>On paper, the combination of Doctor Who and Neil Gaiman looks like a winner. And while many fans were looking forward to the season premiere of series six, I’d be willing more than a few were equally or more excited to finally see the story from writer Neil Gaiman finally hit our screens this year.
It’s been rumored for six years now. And while we heard positive buzz on the story from the production team, cast and crew, I’ll have to admit that as we counted down the hours until “The Doctor’s Wife” finally aired, I was a mix of excitement and worry. Excited that I’d finally get to see it. Worried that my expectations would be so high that no episode could ever live up to them.
Those worries evaporated within the first three minutes of this magical episode and for the rest of the story I was swept up in what is one of the best episodes not only of the new series run but also the entire tenure of this long-running series. This one is making a serious run at my top ten of all time* Doctor Who stories based on my initial viewing.
* One of the things that vaults a story into my top ten is its re-watchability value…and the eagerness I have to re-watch the story. If a story demands a repeat viewing almost immediately after the closing credits have faded, that’s a good sign. Such is the case here…
After receiving a hyercube message while in deep space, the Doctor takes the TARDIS outside our normal universe and lands on what appears to be an alien junkyard. The Doctor discovers the planet a large creature named House who lured in Time Lords to feed on them and energy from their TARDISes.
Also living on this world are a trio of people and an Ood, named Cousin. One of the trio is Idris, who behaves strangely and we eventually discover that House has pulled the personality Matrix from the TARDIS in order to feed on its energy. Upon the discovery that the TARDIS is the last of its kind, House decides to take over the ship and enter our universe to try and find more forms of energy on which to feed.
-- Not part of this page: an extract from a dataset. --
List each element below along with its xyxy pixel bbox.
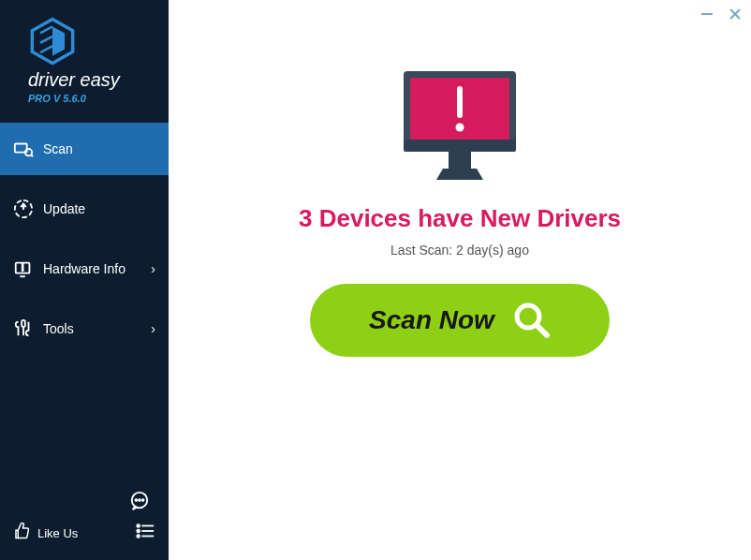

At several points in the history of Doctor Who, people who grew up watching the show and are fans have been given the opportunity to pen a script or two for the series. But none are quite as prominent (at least in fan circles) as Gaiman. Some of the stories penned by fans have been great (“Full Circle”) while others went woefully over the line into fan-fiction with too many continuity references and muddle storylines (“Attack of the Cybermen.”) Thankfully, “The Doctor’s Wife” is from the same school that gave us “Full Circle.”
Gaiman’s story pays homage to the roots of the show as well as examining the fundamental relationship at the heart of the series. Over the years, the one constant piece of the show has been the TARDIS and while certain abilities the time machine may or may not possess have changed from story to story, season to season, it’s still been one of the fundamental centers of the show. And yet, we’ve never really had an episode that really explored the nature of the relationship between the Doctor and his beloved time machine.
At least until now…
Gaiman equates the long relationship of these two travelers to that of a marriage and it works beautifully on every level. Lines about how the two chose each other to feel Gallifrey and see the universe were spot-on perfect as was the TARDIS’s jealousy over the long line of companions who have traveled over the years. The chemistry between Matt Smith and Suranne Jones as Idris/the TARDIS jumped off the screen.
Seeing the two working together to try and build a functional TARDIS console of the bits of destroyed TARDISes on House was delightful.
But where Gaiman’s script continued to deliver was in not just having the story be merely focused on the relationship of the Doctor and his TARDIS. Just as Rob Sherman did with “Dalek” a threat was created to keep the story momentum. In this case, it’s Amy and Rory trapped inside House as the TARDIS, participating in the Doctor Who Olympic sport of corridor running. Seeing House’s games he played with the two to try and keep them from reaching their ultimate goal and deciding whether or not to keep them alive kept the story moving and on the edge of your seat.
It’s one of those cases were the script gets every big thing and every little thing absolutely right and you end up with a story that is, in my mind, an instant classic.
It took six years for Neil Gaiman’s first Doctor Who script to see our screens. Hopefully if he’s got another idea half as good as this one, we won’t have to wait six more years to see it.